Epstein received a generic email that was presented as being from Paulson and two others to attend the American Jewish Committee’s honoring of businessman Matthew Bronfman in 2013. In another series of emails from September 2017 revolving around setting up a “phone date” with Paulson, Epstein’s assistant relayed that the outreach went unreturned after she “called twice asking to set up a call” and had told Paulson’s assistant that Epstein had a helicopter and was sending supplies to the Virgin Islands “in case he needed any assistance there” after the hurricanes. Two months later, Epstein kicked $50,000 to a benefit for now–Commerce Secretary Howard Lutnick, instructing his accountant to send the check through Paulson, before emailing the billionaire. “50k from me, hope pr is ok,” Epstein wrote to Paulson.
“The email [from Paulson] you reference came from an automated account run by the [UJA-Federation of New York], not from a personal email from Mr. Paulson,” Paulson’s representative told Jacobin. “The same email went to the UJA’s entire list as part of a fundraising campaign that Mr. Paulson supported, so it was not personal in any way. Mr.
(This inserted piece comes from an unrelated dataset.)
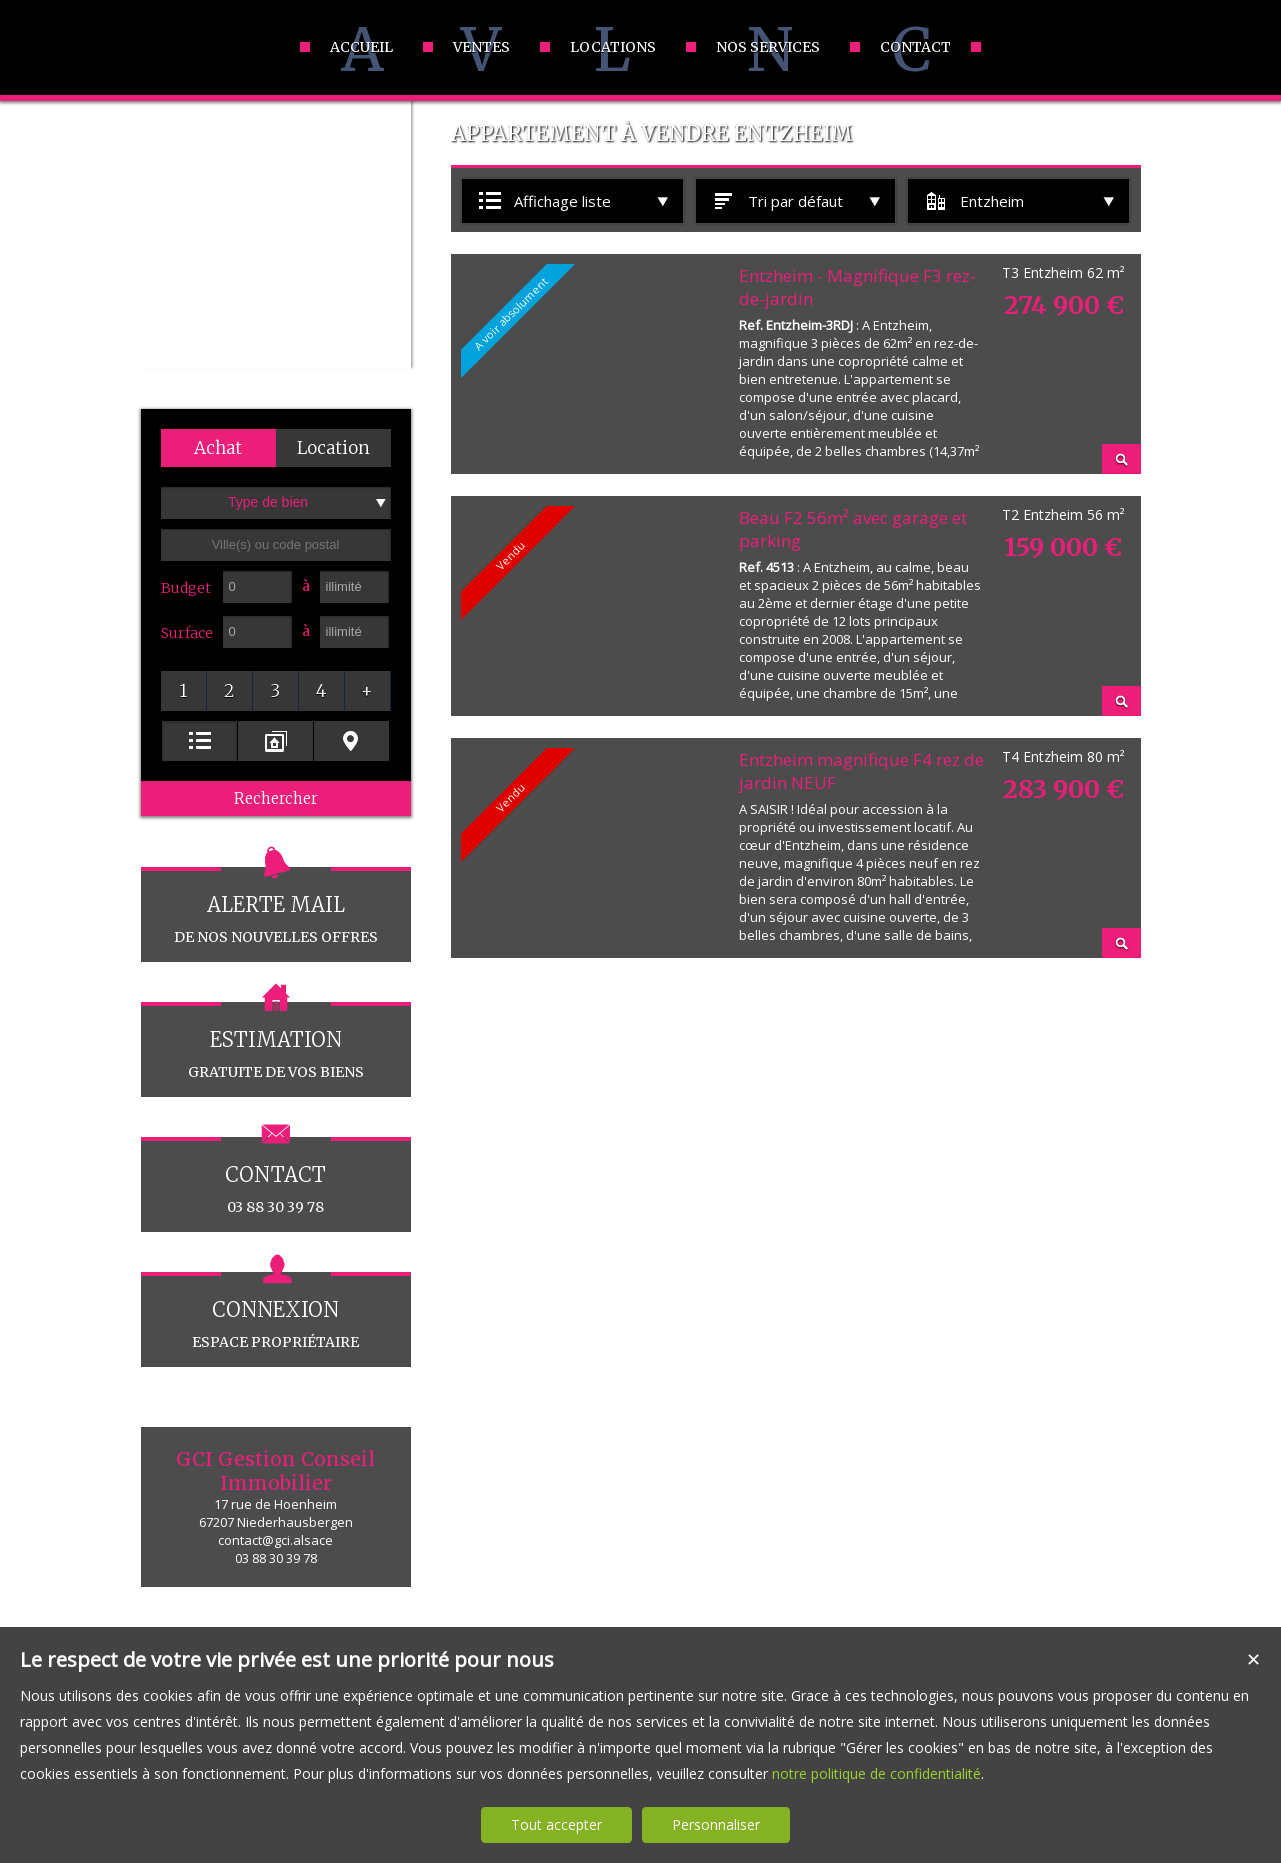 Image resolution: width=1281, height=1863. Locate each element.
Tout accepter (556, 1824)
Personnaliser (716, 1824)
Paulson did not respond to any emails that came to this automated account from Epstein or anyone else.”
Though not a New York resident, a billionaire Hochul donor who is particularly well-represented in the files is LinkedIn cofounder Reid Hoffman, who maxed out to Hochul in 2021 with a donation just shy of $70,000. Though Hoffman claimed last month that he “only knew [Epstein] because of a fundraising relationship with MIT” and met him a handful of times, emails show the two were much closer: Hoffman visited Epstein’s island and his other properties; he befriended the pedophile despite being explicitly informed about Epstein’s stint in prison, and he even offered to help him manage the bad publicity that stemmed from his crimes. Hoffman spoke to him frequently, sent him gifts (in one case ice cream, “either for yourself or for ‘the girls,’” Hoffman wrote), and invited Epstein to a now-infamous dinner with other tech oligarchs, after which he gushed that the pedophile was “the most conversational of the high intellects.”
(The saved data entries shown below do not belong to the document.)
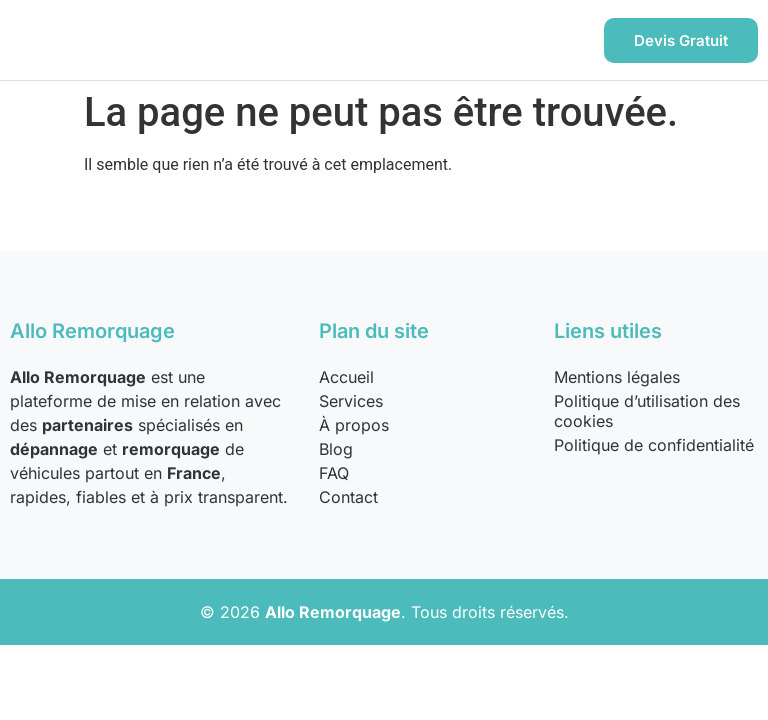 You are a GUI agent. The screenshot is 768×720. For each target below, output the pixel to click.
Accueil (346, 377)
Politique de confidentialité (654, 445)
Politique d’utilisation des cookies (647, 411)
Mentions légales (617, 377)
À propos (354, 425)
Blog (336, 449)
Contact (348, 497)
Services (351, 401)
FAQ (334, 473)
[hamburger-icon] (561, 40)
Another tech billionaire and past donor, Eric Schmidt — the former executive chairman of Google and, later, its parent company Alphabet, who likewise maxed out to Hochul — appears to have been in Epstein’s social circle, at least for a time. In one 2003 email exchange, Maxwell refers to Schmidt by his first name (“Eric may come too”) and corrects the claim that Schmidt is the “founder of Google” (“Actually Eric is the CEO”).
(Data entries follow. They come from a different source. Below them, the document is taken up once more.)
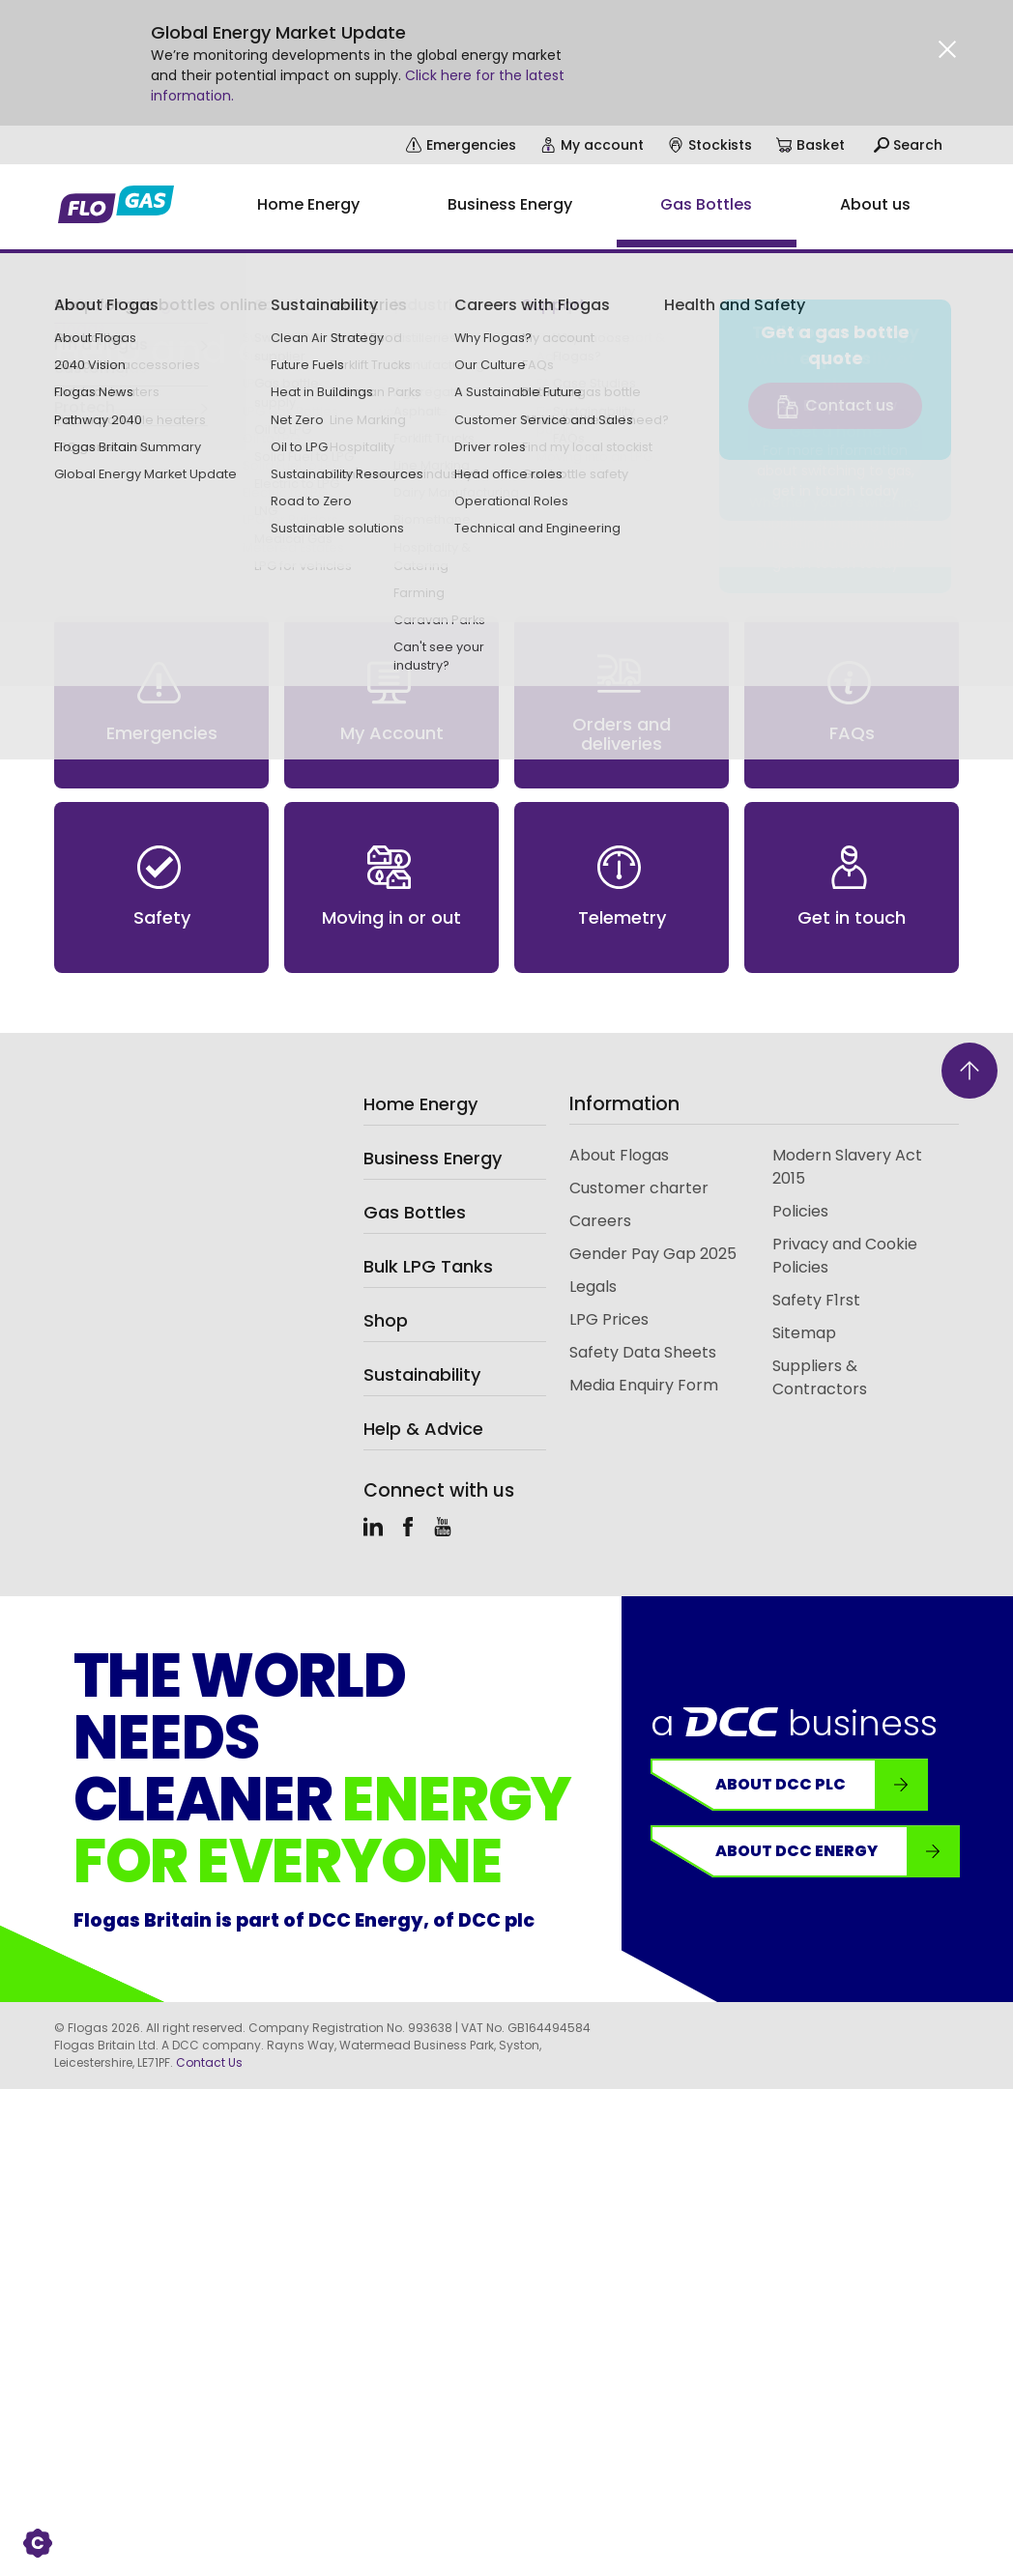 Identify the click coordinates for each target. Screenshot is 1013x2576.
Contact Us (209, 2062)
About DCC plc (820, 1785)
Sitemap (804, 1333)
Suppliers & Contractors (819, 1377)
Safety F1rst (816, 1300)
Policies (800, 1211)
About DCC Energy (836, 1851)
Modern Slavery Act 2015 (847, 1166)
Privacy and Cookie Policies (844, 1255)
Whatever relationship there was appeared to have soured by the following decade. When hedge fund manager Todd Meister asked Epstein in 2013 if Schmidt was “a good friend of yours,” the sex offender replied that he had “not seen him fro [sic] quite a while,” but had recently tried to “set up a lunch or dinner with Eric,” describing him as “ver [sic] very smart and as boring.” Soon after, emails indicate that Epstein tried to schedule the Google CEO for one of his dinners with various heavy hitters, though Schmidt politely declined. A month later, Meister was emailing Epstein that he had a “plan on Eric Schmidt to fix the misperception. . .” and that he “will get it fixed.”
No More Epsteins
Two of the biggest debates in New York right now revolve around taxing the rich and the Epstein files. The nature of Epstein’s social circles shows how the two are related. Those who show up in the Epstein files are predominantly the same class of people who will benefit from Kathy Hochul’s refusal to tax high earners — and in a number of cases, they also turn out to have donated to her campaigns.
Understood this way, Hochul’s refusal to tax the state’s superrich will do more than put a continued strain on New York’s state and city budgets. It will be a boon for ultrawealthy New Yorkers who were connected to Epstein, and will perpetuate the exact kind of inequality that he thrived on.